Extracted entries:
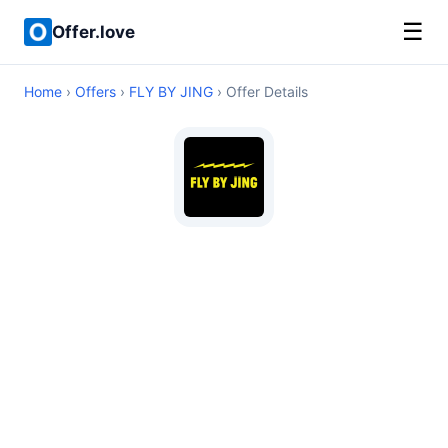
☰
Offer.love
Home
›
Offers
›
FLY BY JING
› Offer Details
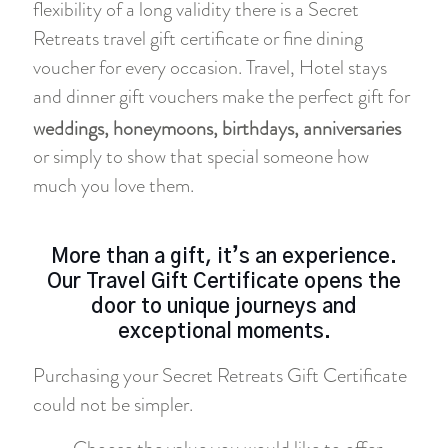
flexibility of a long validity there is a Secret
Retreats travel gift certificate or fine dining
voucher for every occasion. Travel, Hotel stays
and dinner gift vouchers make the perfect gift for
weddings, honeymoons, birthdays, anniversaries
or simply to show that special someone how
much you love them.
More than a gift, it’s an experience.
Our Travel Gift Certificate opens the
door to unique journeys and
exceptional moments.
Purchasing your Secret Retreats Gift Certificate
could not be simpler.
==
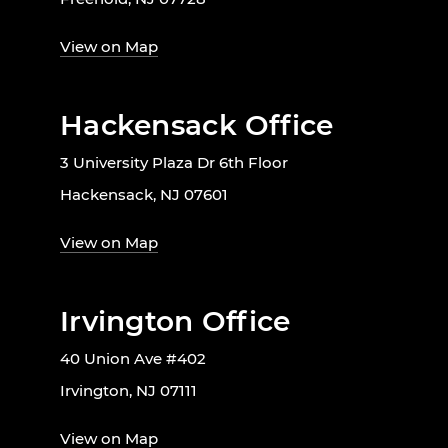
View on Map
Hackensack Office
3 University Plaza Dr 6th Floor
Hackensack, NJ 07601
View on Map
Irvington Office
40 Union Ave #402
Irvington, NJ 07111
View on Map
---
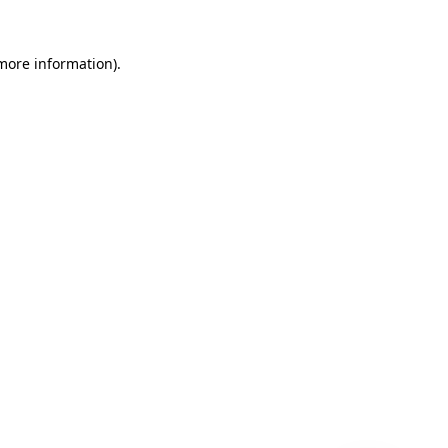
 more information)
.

Task item: Your task is to copy each line of the entries that includes the word "Irvington".

Result:
Irvington Office
Irvington, NJ 07111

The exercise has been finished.